Three minutes later, Booth was telling Foster the fight was over – a decision he should be applauded for. At 26, Burnett has plenty of road left in his career, there was nothing to be gained from sending him back out in such obvious discomfort.
A sombre round of applause swept around the SSE Hydro at the sad sight of Burnett leaving the auditorium on a stretcher, an oxygen mask being held to his face, after being examined by ringside paramedics.
Unconfirmed suggestions indicate Burnett may have suffered a slipped disc, but he was given the green light to travel home and will have further scans today to discover the extent of the injury. “I’m absolutely heartbroken,” said Burnett in a post on Facebook yesterday.
“My back went, I tried to continue but I was simply in too much pain. This is boxing.
“I’m gutted but it was completely out of my control. Thank you everyone for your support.”
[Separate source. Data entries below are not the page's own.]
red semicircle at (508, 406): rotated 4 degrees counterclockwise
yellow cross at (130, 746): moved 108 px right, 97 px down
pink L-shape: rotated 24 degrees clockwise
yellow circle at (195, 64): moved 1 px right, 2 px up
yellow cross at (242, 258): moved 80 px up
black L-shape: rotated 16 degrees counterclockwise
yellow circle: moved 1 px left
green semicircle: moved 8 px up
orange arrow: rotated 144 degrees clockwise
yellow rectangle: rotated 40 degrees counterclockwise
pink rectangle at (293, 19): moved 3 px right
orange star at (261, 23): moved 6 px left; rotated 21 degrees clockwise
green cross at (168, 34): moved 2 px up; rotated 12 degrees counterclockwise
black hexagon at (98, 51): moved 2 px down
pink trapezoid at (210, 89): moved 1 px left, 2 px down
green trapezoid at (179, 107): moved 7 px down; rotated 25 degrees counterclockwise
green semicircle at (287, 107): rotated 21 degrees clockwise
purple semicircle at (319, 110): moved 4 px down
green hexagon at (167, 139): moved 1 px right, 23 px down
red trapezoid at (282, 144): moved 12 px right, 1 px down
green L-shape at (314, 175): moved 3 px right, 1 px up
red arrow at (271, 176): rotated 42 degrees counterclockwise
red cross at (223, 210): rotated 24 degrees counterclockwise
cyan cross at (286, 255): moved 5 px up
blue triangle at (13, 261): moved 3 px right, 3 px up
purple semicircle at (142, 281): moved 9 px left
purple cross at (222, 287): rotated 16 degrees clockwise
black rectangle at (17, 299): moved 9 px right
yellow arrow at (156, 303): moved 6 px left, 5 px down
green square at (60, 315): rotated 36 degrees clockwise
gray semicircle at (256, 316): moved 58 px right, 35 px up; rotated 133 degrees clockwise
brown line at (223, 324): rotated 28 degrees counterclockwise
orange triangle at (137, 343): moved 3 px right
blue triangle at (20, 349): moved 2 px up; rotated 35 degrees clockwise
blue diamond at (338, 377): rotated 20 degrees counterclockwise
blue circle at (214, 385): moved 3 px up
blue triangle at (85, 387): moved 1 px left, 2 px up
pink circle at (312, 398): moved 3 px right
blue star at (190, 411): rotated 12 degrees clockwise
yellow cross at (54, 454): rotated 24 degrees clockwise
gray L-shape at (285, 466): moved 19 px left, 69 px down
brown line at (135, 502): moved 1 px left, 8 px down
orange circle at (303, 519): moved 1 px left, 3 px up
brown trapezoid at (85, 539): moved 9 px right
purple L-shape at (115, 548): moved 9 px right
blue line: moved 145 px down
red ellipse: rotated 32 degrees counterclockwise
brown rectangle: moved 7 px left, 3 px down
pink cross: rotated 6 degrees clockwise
What made that shock ending all the more difficult to digest for those inside the Hydro was the fact there were no physical tells up to that point. No obvious signs of distress.
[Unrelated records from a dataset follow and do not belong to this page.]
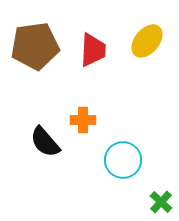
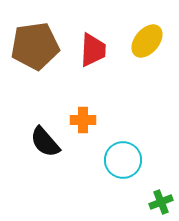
green cross: rotated 25 degrees clockwise
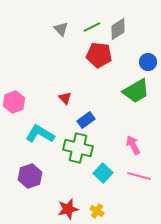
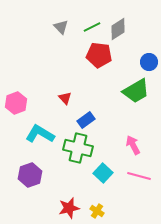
gray triangle: moved 2 px up
blue circle: moved 1 px right
pink hexagon: moved 2 px right, 1 px down
purple hexagon: moved 1 px up
red star: moved 1 px right, 1 px up
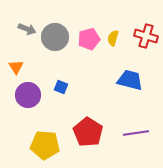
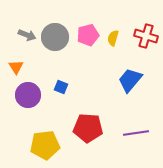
gray arrow: moved 6 px down
pink pentagon: moved 1 px left, 4 px up
blue trapezoid: rotated 64 degrees counterclockwise
red pentagon: moved 4 px up; rotated 28 degrees counterclockwise
yellow pentagon: rotated 12 degrees counterclockwise
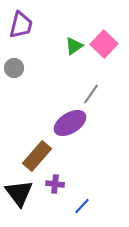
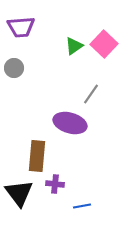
purple trapezoid: moved 2 px down; rotated 72 degrees clockwise
purple ellipse: rotated 48 degrees clockwise
brown rectangle: rotated 36 degrees counterclockwise
blue line: rotated 36 degrees clockwise
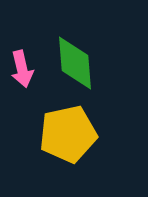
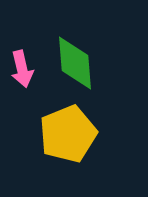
yellow pentagon: rotated 10 degrees counterclockwise
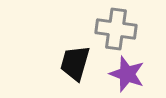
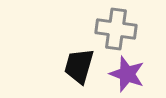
black trapezoid: moved 4 px right, 3 px down
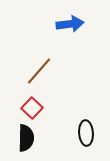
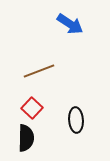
blue arrow: rotated 40 degrees clockwise
brown line: rotated 28 degrees clockwise
black ellipse: moved 10 px left, 13 px up
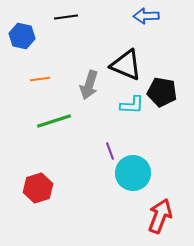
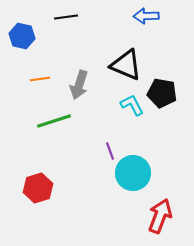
gray arrow: moved 10 px left
black pentagon: moved 1 px down
cyan L-shape: rotated 120 degrees counterclockwise
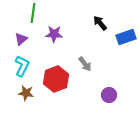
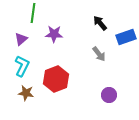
gray arrow: moved 14 px right, 10 px up
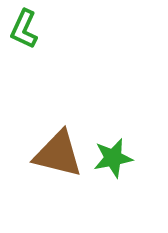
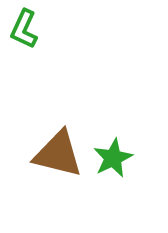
green star: rotated 15 degrees counterclockwise
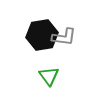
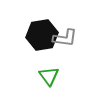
gray L-shape: moved 1 px right, 1 px down
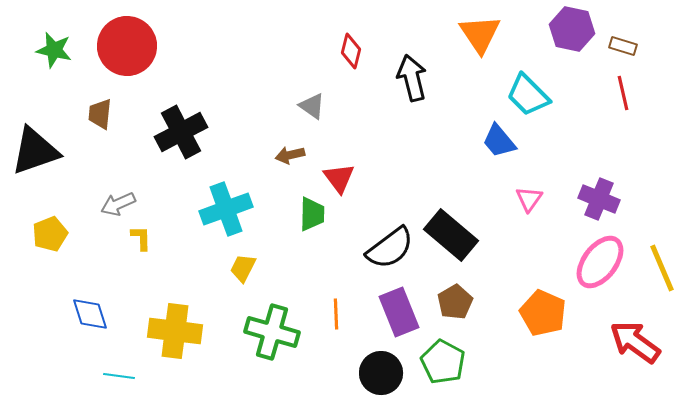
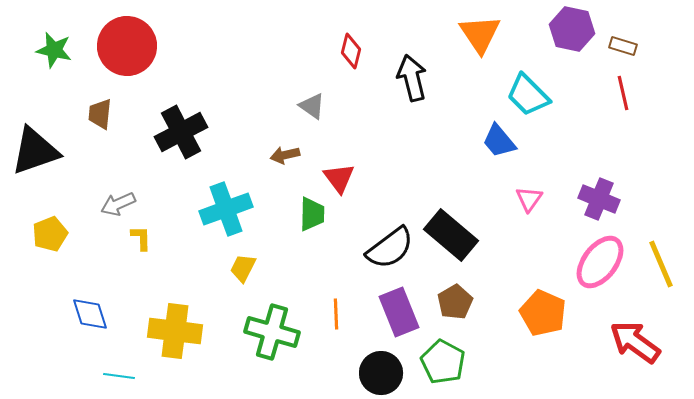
brown arrow: moved 5 px left
yellow line: moved 1 px left, 4 px up
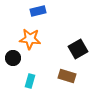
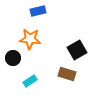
black square: moved 1 px left, 1 px down
brown rectangle: moved 2 px up
cyan rectangle: rotated 40 degrees clockwise
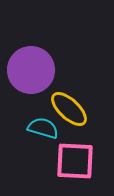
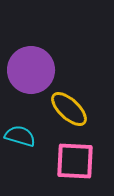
cyan semicircle: moved 23 px left, 8 px down
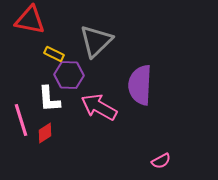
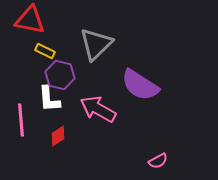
gray triangle: moved 3 px down
yellow rectangle: moved 9 px left, 3 px up
purple hexagon: moved 9 px left; rotated 12 degrees clockwise
purple semicircle: rotated 60 degrees counterclockwise
pink arrow: moved 1 px left, 2 px down
pink line: rotated 12 degrees clockwise
red diamond: moved 13 px right, 3 px down
pink semicircle: moved 3 px left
Indeed, the third was arguably his best round of the four, and by that stage Burnett looked to be gaining a measure of control against an all-time great of the fight game, and one of the most feared punchers at 118lb.
Along with Booth, Burnett will have meticulously studied the strengths and weaknesses of the ‘Filipino Flash’, who looked big back down at bantam for the first time since 2011.
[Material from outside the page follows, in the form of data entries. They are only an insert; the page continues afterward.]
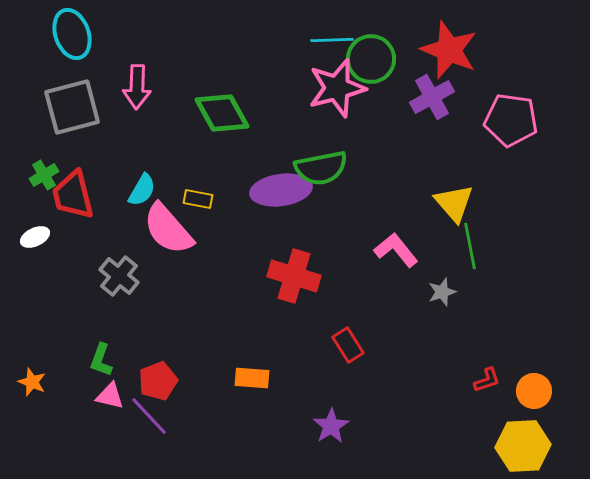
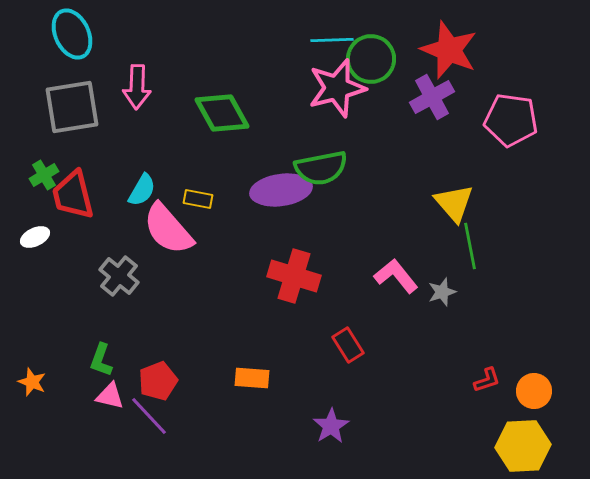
cyan ellipse: rotated 6 degrees counterclockwise
gray square: rotated 6 degrees clockwise
pink L-shape: moved 26 px down
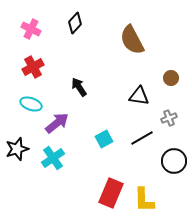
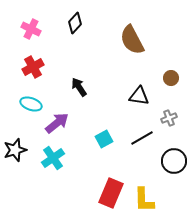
black star: moved 2 px left, 1 px down
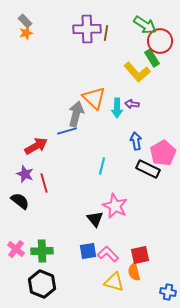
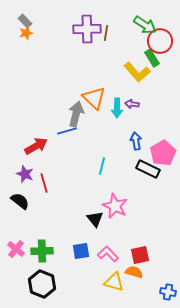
blue square: moved 7 px left
orange semicircle: rotated 120 degrees clockwise
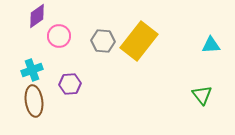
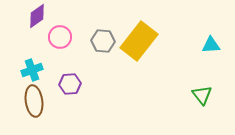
pink circle: moved 1 px right, 1 px down
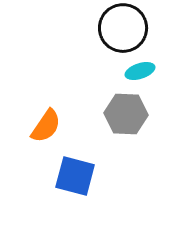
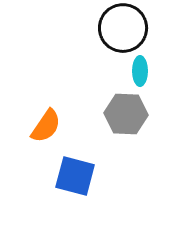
cyan ellipse: rotated 72 degrees counterclockwise
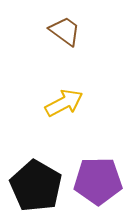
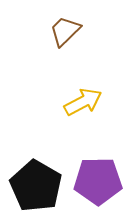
brown trapezoid: rotated 80 degrees counterclockwise
yellow arrow: moved 19 px right, 1 px up
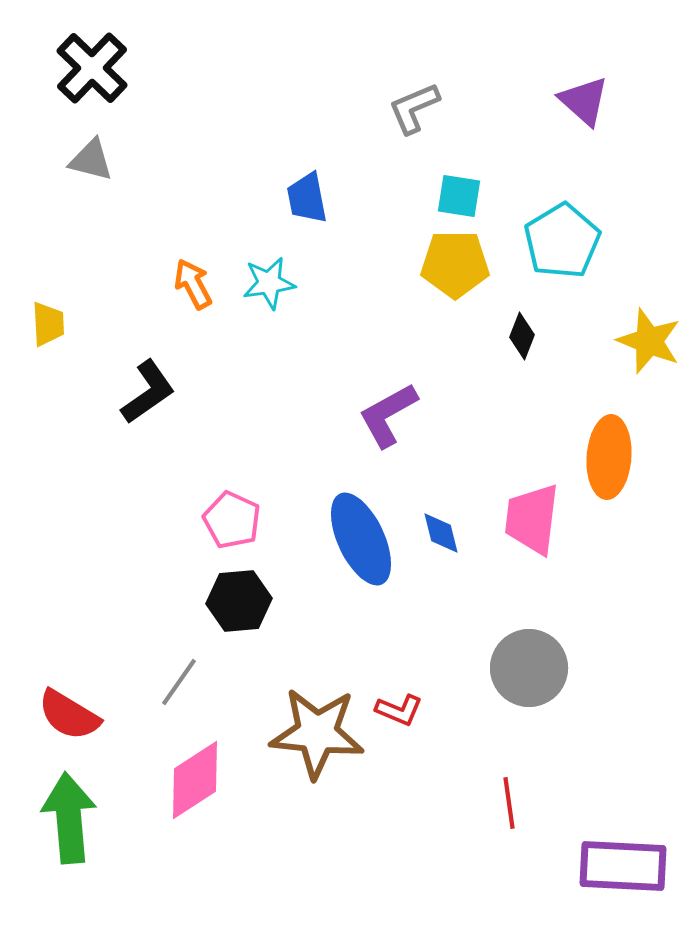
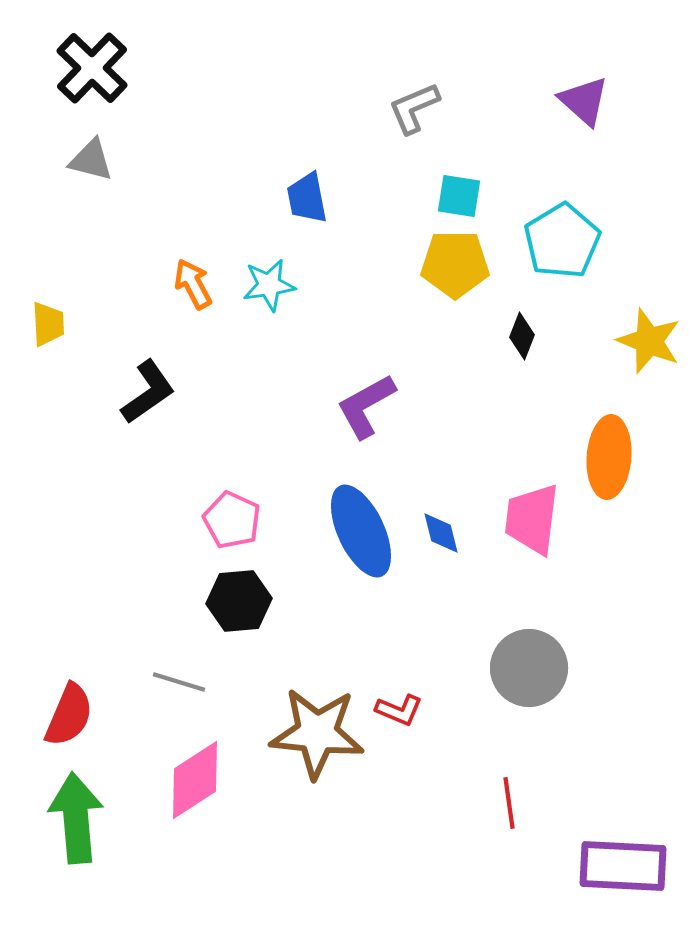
cyan star: moved 2 px down
purple L-shape: moved 22 px left, 9 px up
blue ellipse: moved 8 px up
gray line: rotated 72 degrees clockwise
red semicircle: rotated 98 degrees counterclockwise
green arrow: moved 7 px right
Booth could be heard urging his man to remain unpredictable, not to stand in front of Donaire for too long and, despite finding himself pinned in the neutral corner more often than he would have liked, Burnett expertly carried out his coach’s instructions.
Crouching low, spearing quick, snappy jabs into the Filipino’s face and landing solid counters, utilising his quicker feet and superior upper body movement to good effect, he had settled into the fight well.
Donaire may have edged a cagey first round, although on second viewing I’m not so sure, having been a bit busier and landing the more eye-catching shots. Crucially, though, a trademark left and an overhand right both caught Burnett at different stages, and the Belfast man didn’t blink.
“He’s not as quick as I thought he was,” said Booth at the end of the first, before a beautiful cross right saw Burnett get off to the perfect start in the second.
Donaire landed a big shot near the ribs as he turned his attacked to the body, but Burnett was evading most of what was coming his way and landed a lovely short left uppercut followed by a right over the top towards the end of the round.
Having looked a bit sluggish early on, always loading up and looking for the big shot, Donaire started to use his feet well in the third, closing the distance in the corner again and landing two big rights over the guard, as well as a nice counter left close in seconds later.
But Burnett came back strongly with a right hook, straight left combo heading into the final minute before a beautiful straight left, right cross sent Donaire backtracking into the ropes, although the Filipino finished the third strongly.
Perhaps further to what he had told Booth in the corner, Burnett stayed on his bike more in what turned out to be the final round, circling back and forth, frustrating Donaire but picking his own shots carefully, perhaps warily.
Yet nobody could have imagined what was about to unfold as Burnett suddenly hit the canvas, leaving ringside observers to hastily squint up at the big screen to see the shot that had done the damage.
It turns out it was his own, and whatever way he threw it sent his back into spasm, signalling a premature end to a fight that was just bubbling along nicely.
For my money Burnett was 2-1 up heading into the fourth. If he was to meet Donaire again down the line, I would be even more confident than before they men entered the ring on Saturday night.
But all that matters for nothing now. Once the physical and mental pain subsides, it is Ryan Burnett who must rebuild and plot his way back to the top. He has done it so many times before, you better believe he can do it again.